## Exercise: Horovod with Petastorm for training a deep learning model

In this exercise we are going to build a model on the Boston housing dataset and distribute the deep learning training process using both HorovodRunner and Petastorm.

**Required Libraries**: 
* `petastorm==0.8.2` via PyPI

Run the following cell to set up our environment.

In [0]:
%run "../Includes/Classroom-Setup"

## 1. Load and process data

We again load the Boston housing data. However, as we saw in the demo, for Horovod we want to shard the data before passing into HorovodRunner. 
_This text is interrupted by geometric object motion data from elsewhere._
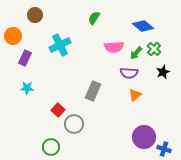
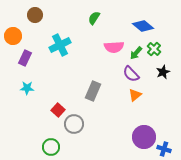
purple semicircle: moved 2 px right, 1 px down; rotated 42 degrees clockwise
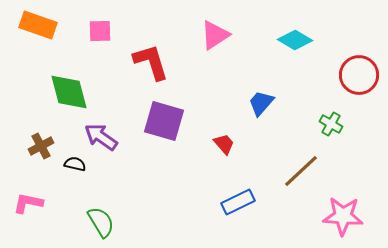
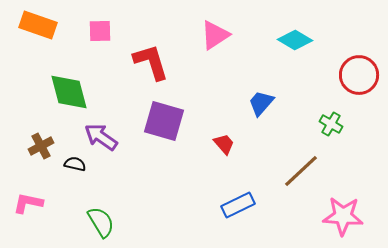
blue rectangle: moved 3 px down
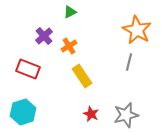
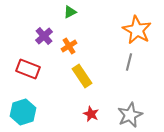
gray star: moved 4 px right; rotated 10 degrees counterclockwise
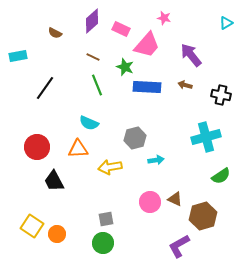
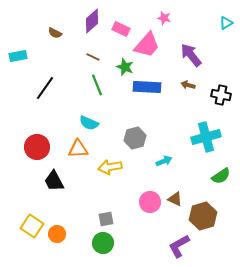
brown arrow: moved 3 px right
cyan arrow: moved 8 px right, 1 px down; rotated 14 degrees counterclockwise
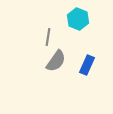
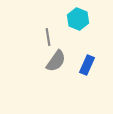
gray line: rotated 18 degrees counterclockwise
For the `get_dataset` function below, load the data, split into 80/20 train-test, standardize the features and return train and test sets.

In [0]:
from sklearn.datasets import load_boston
from sklearn.preprocessing import StandardScaler
from sklearn.model_selection import train_test_split

def get_dataset(rank=0, size=1):
  scaler = StandardScaler()
  
  boston_housing = load_boston()

  # split 80/20 train-test
  X_train, X_test, y_train, y_test = train_test_split(boston_housing.data,
                                                          boston_housing.target,
                                                          test_size=0.2,
                                                          random_state=1)
  
  scaler.fit(X_train)
  X_train = scaler.transform(X_train[rank::size])
  y_train = y_train[rank::size]
  X_test = scaler.transform(X_test[rank::size])
  y_test = y_test[rank::size]
  
  return (X_train, y_train), (X_test, y_test)

##2. Build Model

Using the same model from earlier, let's define our model architecture

In [0]:
import numpy as np
np.random.seed(0)
import tensorflow as tf
tf.set_random_seed(42) # For reproducibility
from tensorflow import keras
from tensorflow.keras.models import Sequential
from tensorflow.keras.layers import Dense

def build_model():
  return Sequential([Dense(50, input_dim=13, activation='relu'),
                    Dense(20, activation='relu'),
                    Dense(1, activation='linear')])

## 3. Horovod

In order to distribute the training of our Keras model with Horovod, we must define our `run_training_horovod` training function

In [0]:
# ANSWER
import horovod.tensorflow.keras as hvd
from tensorflow.keras import optimizers
from tensorflow.keras.callbacks import *

def run_training_horovod():
  # Horovod: initialize Horovod.
  hvd.init()
  print(f"Rank is: {hvd.rank()}")
  print(f"Size is: {hvd.size()}")
  
  (X_train, y_train), (X_test, y_test) = get_dataset(hvd.rank(), hvd.size())
  
  model = build_model()
  
  from tensorflow.keras import optimizers
  optimizer = optimizers.Adam(lr=0.001*hvd.size())
  optimizer = hvd.DistributedOptimizer(optimizer)
  model.compile(optimizer=optimizer, loss="mse", metrics=["mse"])
  checkpoint_dir = f"{ml_working_path}/horovod_checkpoint_weights_lab.ckpt"
  
  callbacks = [
    # Horovod: broadcast initial variable states from rank 0 to all other processes.
    # This is necessary to ensure consistent initialization of all workers when
    # training is started with random weights or restored from a checkpoint.
    hvd.callbacks.BroadcastGlobalVariablesCallback(0),

    # Horovod: average metrics among workers at the end of every epoch.
    # Note: This callback must be in the list before the ReduceLROnPlateau,
    # TensorBoard or other metrics-based callbacks.
    hvd.callbacks.MetricAverageCallback(),

    # Horovod: using `lr = 1.0 * hvd.size()` from the very beginning leads to worse final
    # accuracy. Scale the learning rate `lr = 1.0` ---> `lr = 1.0 * hvd.size()` during
    # the first five epochs. See https://arxiv.org/abs/1706.02677 for details.
    hvd.callbacks.LearningRateWarmupCallback(warmup_epochs=5, verbose=1),
    
    # Reduce the learning rate if training plateaus.
    ReduceLROnPlateau(patience=10, verbose=1)
    
  ]
  
  # Horovod: save checkpoints only on worker 0 to prevent other workers from corrupting them.
  if hvd.rank() == 0:
    callbacks.append(ModelCheckpoint(checkpoint_dir, save_weights_only=True))
  
  history = model.fit(X_train, y_train, callbacks=callbacks, validation_split=.2, epochs=30, batch_size=16, verbose=2)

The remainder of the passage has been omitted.